The reported median disease free survival from MBCC of reviewed cases (n = 9) was 18 month. Our patient has been free of recurrence for 18 months so far. Ganti et al. 9 reported that the prognosis of patients with MBCC was poor with an average survival time of approximately 3.6 years in patients with regional lymph nodes metastases, and 10 months in those with hematogenous metastases (bone, lungs, and other internal organs). Surgery is still considered the first line of treatment 14, 15 (Table 1). Our review is presented in Table 1; six patients had surgery, two patients underwent surgery and radiotherapy, while one patient received surgery and chemotherapy. Two patients underwent all treatment modalities. Additionally, two patients received chemotherapy alone, one of which refused surgery, while the other patient, who died within 6 months, had such an extended progression of disease that surgery was not indicated. One patient received vismodegib after surgery and chemotherapy due to insufficient effect of chemotherapy. The molecule vismodegib is an inhibitor of the Hedgehog pathway and was approved in January 2012 by the US Food And Drug Administration. The use of vismodegib is recommended for the treatment of adults with metastatic BCC, or with locally advanced BCC, which has recurred following surgery or which is not eligible for surgery or radiation therapy 16.

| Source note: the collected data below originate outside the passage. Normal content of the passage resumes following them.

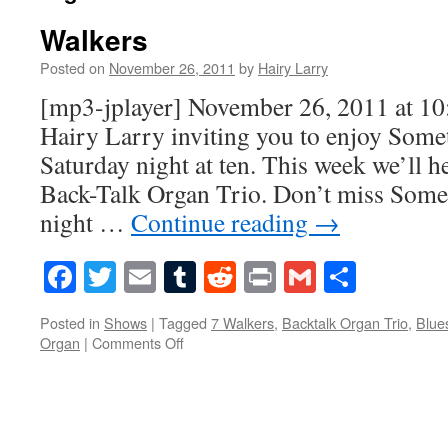
Walkers
Posted on
November 26, 2011
by
Hairy Larry
[mp3-jplayer] November 26, 2011 at 1
Hairy Larry inviting you to enjoy Some
Saturday night at ten. This week we’ll 
Back-Talk Organ Trio. Don’t miss Some
night …
Continue reading
→
Facebook
Twitter
Email
Tumblr
Reddit
Print
Gmail
Share
Posted in
Shows
|
Tagged
7 Walkers
,
Backtalk Organ Trio
,
Blue
on
Organ
|
Comments Off
Walkers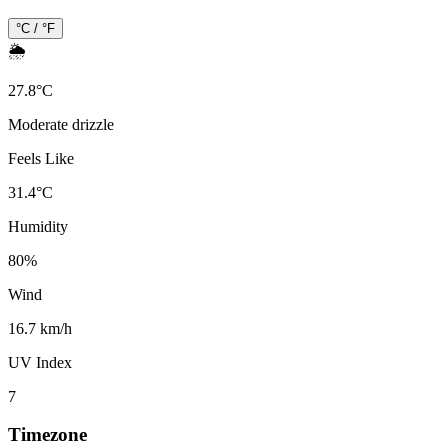
°C / °F
🌦️
27.8
°
C
Moderate drizzle
Feels Like
31.4
°
C
Humidity
80
%
Wind
16.7 km/h
UV Index
7
Timezone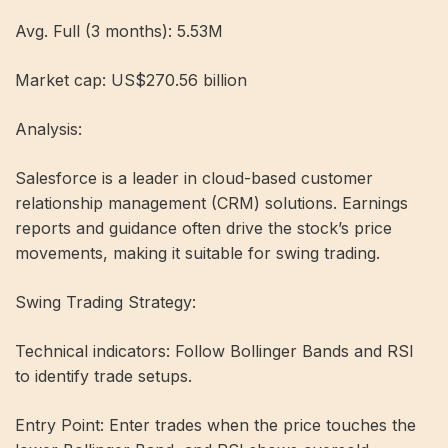
Avg. Full (3 months): 5.53M
Market cap: US$270.56 billion
Analysis:
Salesforce is a leader in cloud-based customer
relationship management (CRM) solutions. Earnings
reports and guidance often drive the stock’s price
movements, making it suitable for swing trading.
Swing Trading Strategy:
Technical indicators: Follow Bollinger Bands and RSI
to identify trade setups.
Entry Point: Enter trades when the price touches the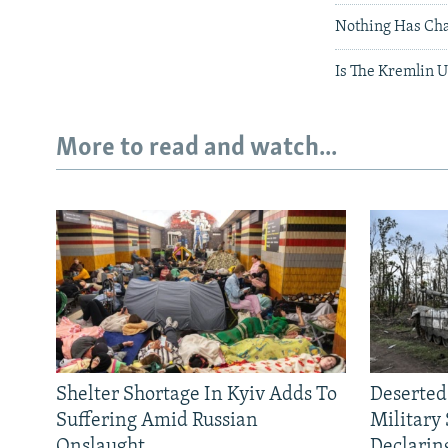
Nothing Has Ch
Is The Kremlin 
More to read and watch...
Shelter Shortage In Kyiv Adds To
Deserted
Suffering Amid Russian
Military
Onslaught
Declarin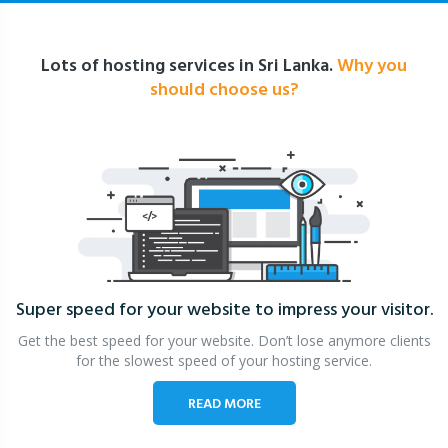
Lots of hosting services in Sri Lanka.
Why you
should choose us?
Super speed for your website
to impress your visitor.
Get the best speed for your website. Don’t lose anymore clients
for the slowest speed of your hosting service.
READ MORE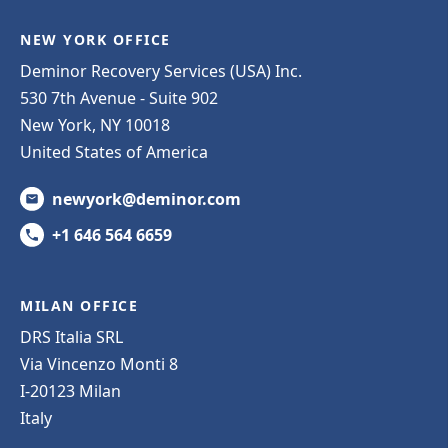
NEW YORK OFFICE
Deminor Recovery Services (USA) Inc.
530 7th Avenue - Suite 902
New York, NY 10018
United States of America
newyork@deminor.com
+1 646 564 6659
MILAN OFFICE
DRS Italia SRL
Via Vincenzo Monti 8
I-20123 Milan
Italy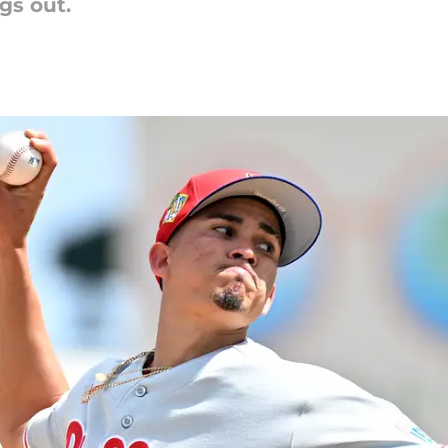
gs out.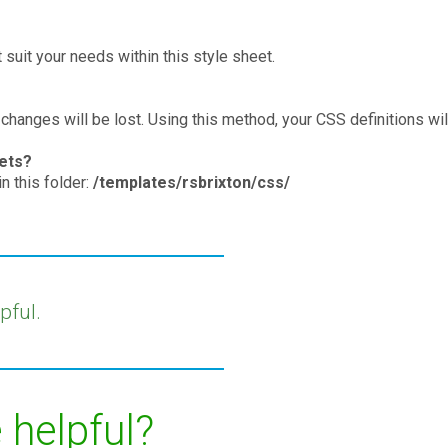
suit your needs within this style sheet.
 changes will be lost. Using this method, your CSS definitions wil
eets?
n this folder:
/templates/rsbrixton/css/
pful.
 helpful?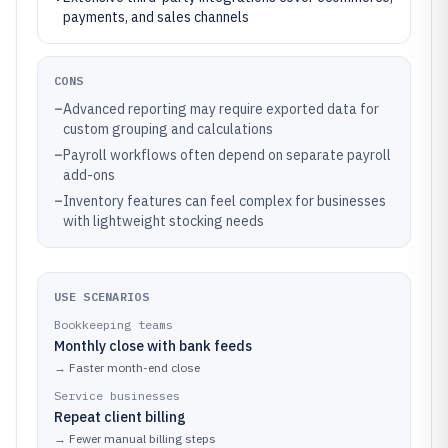
payments, and sales channels
CONS
–
Advanced reporting may require exported data for
custom grouping and calculations
–
Payroll workflows often depend on separate payroll
add-ons
–
Inventory features can feel complex for businesses
with lightweight stocking needs
USE SCENARIOS
Bookkeeping teams
Monthly close with bank feeds
→
Faster month-end close
Service businesses
Repeat client billing
→
Fewer manual billing steps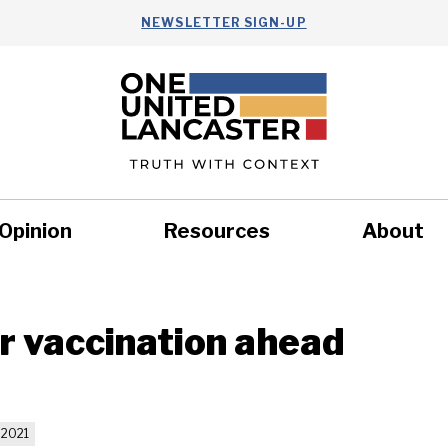
NEWSLETTER SIGN-UP
Opinion
Resources
About
Health
Nonprofits
Commun
r vaccination ahead
 2021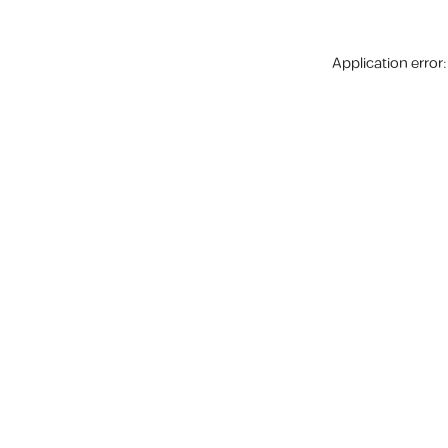
Application error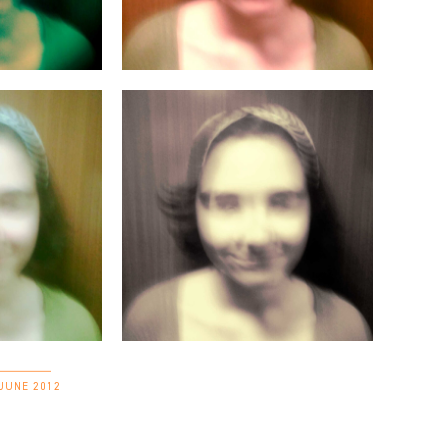
 JUNE 2012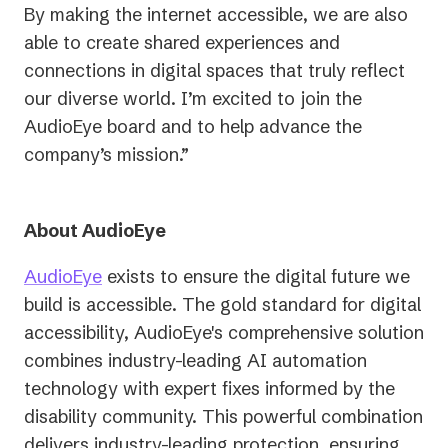
By making the internet accessible, we are also
able to create shared experiences and
connections in digital spaces that truly reflect
our diverse world. I’m excited to join the
AudioEye board and to help advance the
company’s mission.”
About AudioEye
AudioEye
exists to ensure the digital future we
build is accessible.
The gold standard for digital
accessibility, AudioEye's comprehensive solution
combines industry-leading AI automation
technology with expert fixes informed by the
disability community. This powerful combination
delivers industry-leading protection, ensuring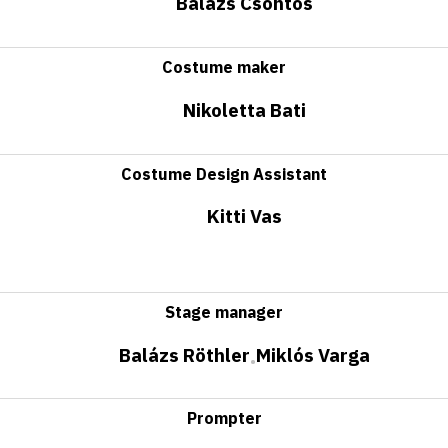
Balázs Csontos
Costume maker
Nikoletta Bati
Costume Design Assistant
Kitti Vas
Stage manager
Balázs Röthler
Miklós Varga
•
Prompter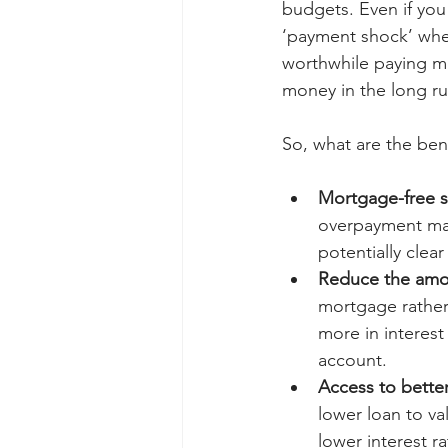
budgets. Even if you
‘payment shock’ whe
worthwhile paying m
money in the long r
So, what are the be
Mortgage-free 
overpayment ma
potentially clea
Reduce the amou
mortgage rather
more in interest
account.
Access to better
lower loan to va
lower interest 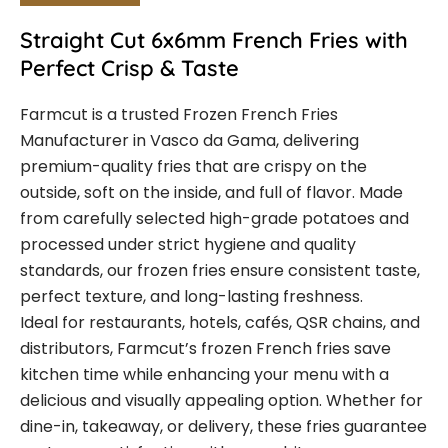
Straight Cut 6x6mm French Fries with
Perfect Crisp & Taste
Farmcut is a trusted Frozen French Fries
Manufacturer in Vasco da Gama, delivering
premium-quality fries that are crispy on the
outside, soft on the inside, and full of flavor. Made
from carefully selected high-grade potatoes and
processed under strict hygiene and quality
standards, our frozen fries ensure consistent taste,
perfect texture, and long-lasting freshness.
Ideal for restaurants, hotels, cafés, QSR chains, and
distributors, Farmcut’s frozen French fries save
kitchen time while enhancing your menu with a
delicious and visually appealing option. Whether for
dine-in, takeaway, or delivery, these fries guarantee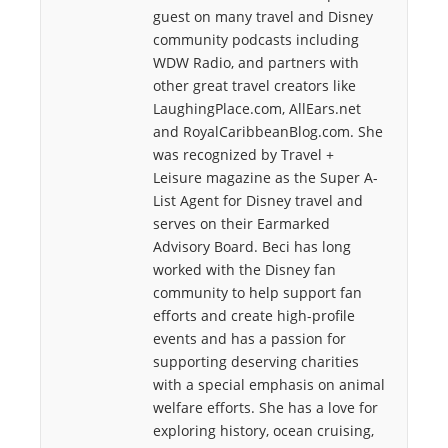
guest on many travel and Disney
community podcasts including
WDW Radio, and partners with
other great travel creators like
LaughingPlace.com, AllEars.net
and RoyalCaribbeanBlog.com. She
was recognized by Travel +
Leisure magazine as the Super A-
List Agent for Disney travel and
serves on their Earmarked
Advisory Board. Beci has long
worked with the Disney fan
community to help support fan
efforts and create high-profile
events and has a passion for
supporting deserving charities
with a special emphasis on animal
welfare efforts. She has a love for
exploring history, ocean cruising,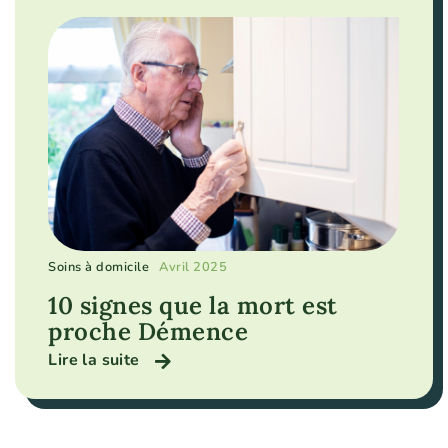
Soins à domicile
Avril 2025
10 signes que la mort est
proche Démence
Lire la suite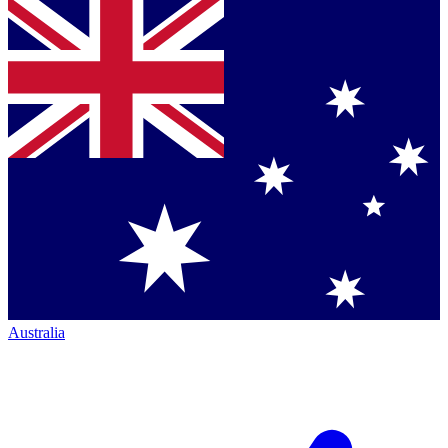
Australia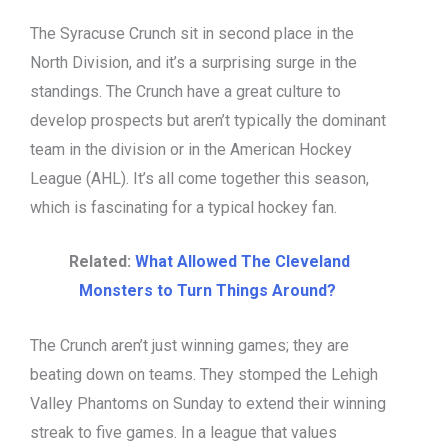
The Syracuse Crunch sit in second place in the
North Division, and it’s a surprising surge in the
standings. The Crunch have a great culture to
develop prospects but aren’t typically the dominant
team in the division or in the American Hockey
League (AHL). It’s all come together this season,
which is fascinating for a typical hockey fan.
Related:
What Allowed The Cleveland
Monsters to Turn Things Around?
The Crunch aren’t just winning games; they are
beating down on teams. They stomped the Lehigh
Valley Phantoms on Sunday to extend their winning
streak to five games. In a league that values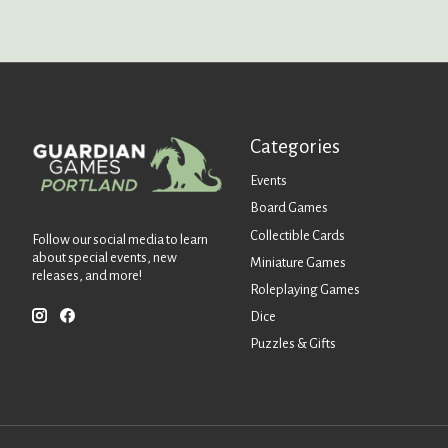
Categories
Events
Board Games
Collectible Cards
Follow our social media to learn
about special events, new
Miniature Games
releases, and more!
Roleplaying Games
Dice
Puzzles & Gifts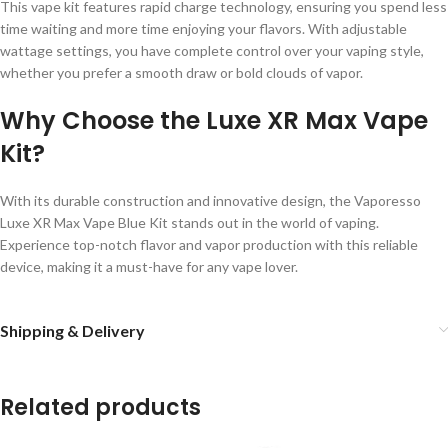
This vape kit features rapid charge technology, ensuring you spend less
time waiting and more time enjoying your flavors. With adjustable
wattage settings, you have complete control over your vaping style,
whether you prefer a smooth draw or bold clouds of vapor.
Why Choose the Luxe XR Max Vape
Kit?
With its durable construction and innovative design, the Vaporesso
Luxe XR Max Vape Blue Kit stands out in the world of vaping.
Experience top-notch flavor and vapor production with this reliable
device, making it a must-have for any vape lover.
Shipping & Delivery
Related products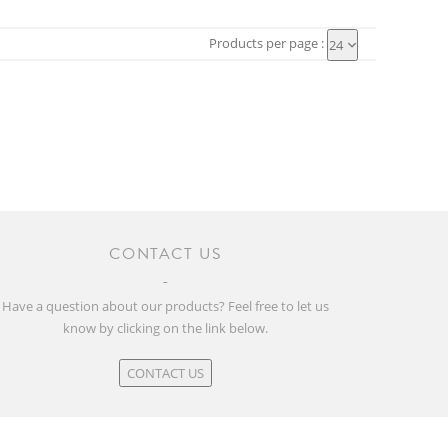
Products per page :
24
CONTACT US
Have a question about our products? Feel free to let us
know by clicking on the link below.
CONTACT US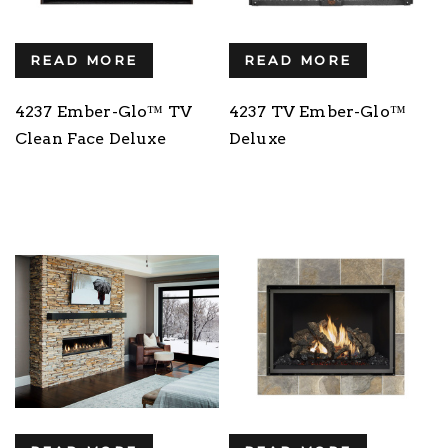
READ MORE
READ MORE
4237 Ember-Glo™ TV
4237 TV Ember-Glo™
Clean Face Deluxe
Deluxe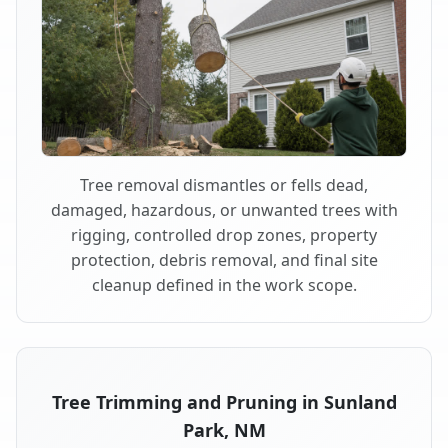
Tree removal dismantles or fells dead,
damaged, hazardous, or unwanted trees with
rigging, controlled drop zones, property
protection, debris removal, and final site
cleanup defined in the work scope.
Tree Trimming and Pruning in Sunland
Park, NM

Marghoob et al. 17, found that patients diagnosed with BCC had a 45.2% risk of developing another BCC within 5 years. This correlates with the NCCN guidelines stating that 30–50% of patients with BCC will develop another BCC within 5 years 15. Less than 1% of BCCs spread to another site in the body. In such cases, prolonged or lifelong follow‐up care including regular skin screening and PET/CT is recommended 14, 15.
Written informed consent was obtained from the patient for publication of this Case report and any accompanying images. A copy of the written consent is available for review by the Editor of this journal.